It’s Sunday in Volos, a fishing village nestled in a large bay in central Greece, and fishermen display their daily catch, which this day includes codfish, sardines and octopus.
Prices have been slashed, but customers are few.
Fisherman Christos Xegandakis laughs bitterly. He says business is so bad, it’s time to start swapping goods.
“Give me two kilos of potatoes, and I give you a kilo of fish,” he says. “Why not?
Indeed, many in debt-ridden Greece — where radical austerity measures have led to soaring unemployment, business closures and a credit crunch — are doing just that: turning to a simpler form of commerce, bartering.
And in Volos, a barter system is also fostering a new sense of community.
In Greek mythology, Jason set sail from Volos in search of the Golden Fleece. More recently, the town of 100,000 people was one of the country’s most industrialized.
But the recession hit its cement and steel factories hard, and now unemployment there tops 20 percent — higher than the national average.
A local veterinarian’s office and shop serves as an informal community center. In this time of crisis, Volos residents come not only for their pets but also to exchange advice and information.
Teacher Alexandra Tsabouris firmly believes in self-sufficiency, as her parents did during World War II.
“If you have a garden, if you cultivate things, if you reduce your needs, if you don’t have needs anymore, only in this way,” she says.
Liana Papanaum, who lost her job as a secretary, has chosen a more communal approach to make ends meet.
“For example, I have a young couple near me, they have two small children. So I say, ‘Could you please do the ironing for me, and I will teach English to your … children?’ ” she says.
Growth In Barter Network
Volos is also one of several Greek towns with a more formal type of barter network, which uses a currency called Local Alternative Unit, or TEM in Greek. One TEM is equal in value to one euro.
People sign up for free on the barter network’s website, where they can post ads on what they can offer or what they want. Members exchange goods and services — for example, English and computer lessons, baby-sitting and plumbing repairs, medical visits and car-pooling — amassing TEM credit into an online account.
Some shops also accept TEMs, in the form of vouchers that function like checks.
Optician Klita Dimitriadis explains how it works. On a pair of 100-euro glasses, she’ll take 30 percent in the alternative currency.
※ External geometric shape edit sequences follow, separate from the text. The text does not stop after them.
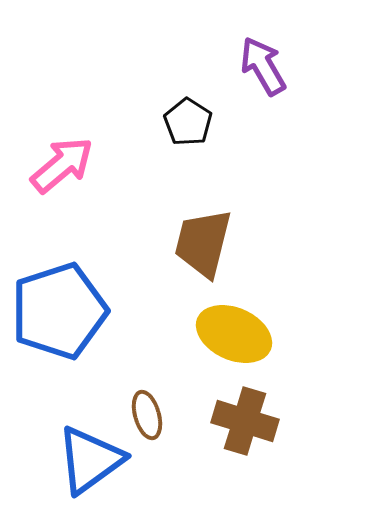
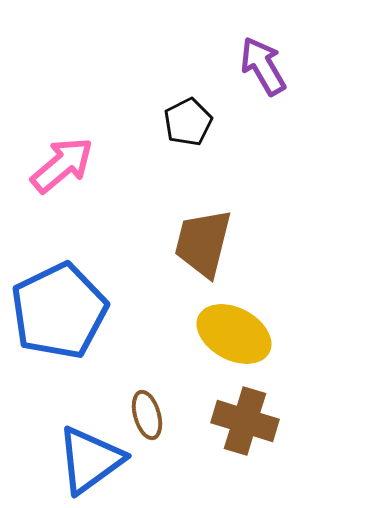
black pentagon: rotated 12 degrees clockwise
blue pentagon: rotated 8 degrees counterclockwise
yellow ellipse: rotated 4 degrees clockwise
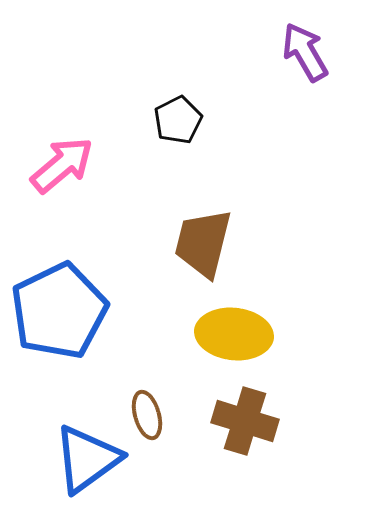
purple arrow: moved 42 px right, 14 px up
black pentagon: moved 10 px left, 2 px up
yellow ellipse: rotated 22 degrees counterclockwise
blue triangle: moved 3 px left, 1 px up
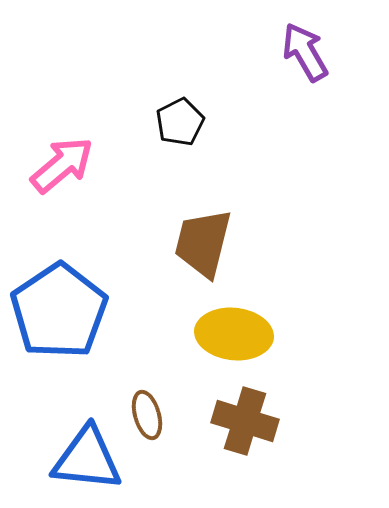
black pentagon: moved 2 px right, 2 px down
blue pentagon: rotated 8 degrees counterclockwise
blue triangle: rotated 42 degrees clockwise
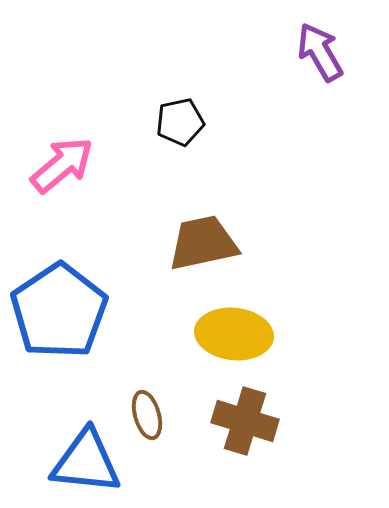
purple arrow: moved 15 px right
black pentagon: rotated 15 degrees clockwise
brown trapezoid: rotated 64 degrees clockwise
blue triangle: moved 1 px left, 3 px down
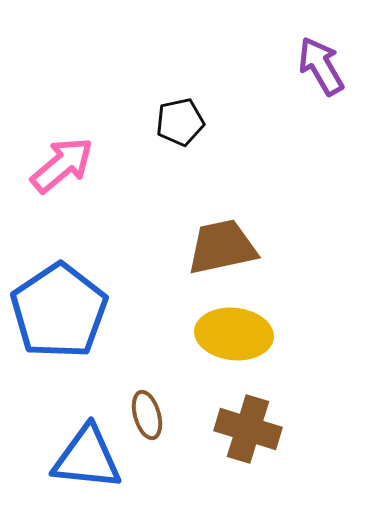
purple arrow: moved 1 px right, 14 px down
brown trapezoid: moved 19 px right, 4 px down
brown cross: moved 3 px right, 8 px down
blue triangle: moved 1 px right, 4 px up
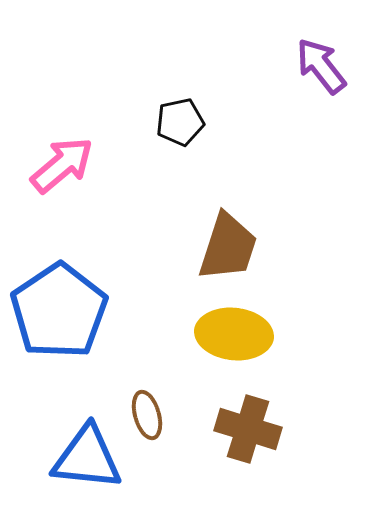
purple arrow: rotated 8 degrees counterclockwise
brown trapezoid: moved 6 px right; rotated 120 degrees clockwise
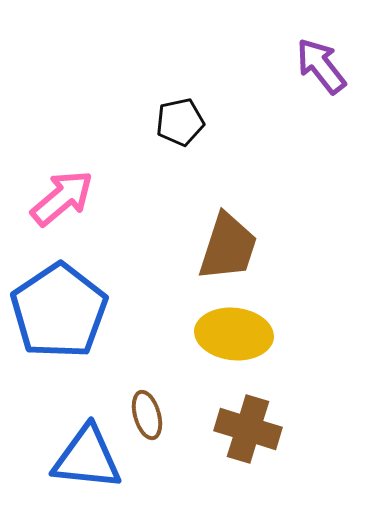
pink arrow: moved 33 px down
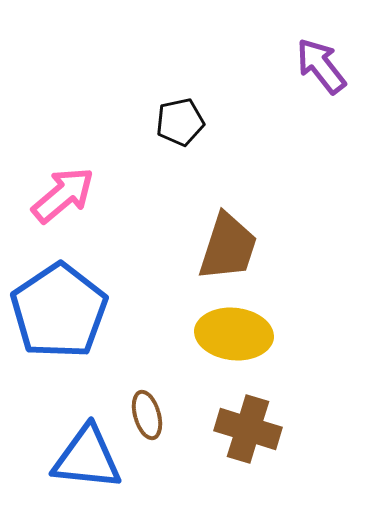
pink arrow: moved 1 px right, 3 px up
She needs the 70 euros, she explains, in order to pay her employees, taxes and rent.
Dimitriadis then spends her TEMs at a monthly open-air farmers market, or in exchange for other services.
Over the past year, TEM members in Volos have grown from a few dozen to more than 500, and the movement has attracted Athens’ attention. In September, parliament passed a law giving barter networks nonprofit status.
Substitution For The Welfare State
The Volos municipality also actively encourages the TEM network. Mayor Panos Skotiniotis says initiatives like these are particularly valuable at a time when the economic crisis is dismantling so many social benefits.
“This is a substitution for the welfare state, and that is why this municipality is encouraging it and wants it to grow,” he says.
The municipality has printed leaflets explaining the barter system and has promoted panel discussions.
Christos Papaioannou — one of the TEM network’s founders — says the worse the crisis becomes, the more people feel confused and at a loss.
“When they lose their jobs, the whole world collapses, they have to believe in themselves, not in the power of money and their employer,” he says.
And more and more people are joining the network, Papaioannou says, because it offers a sense of community and self-respect.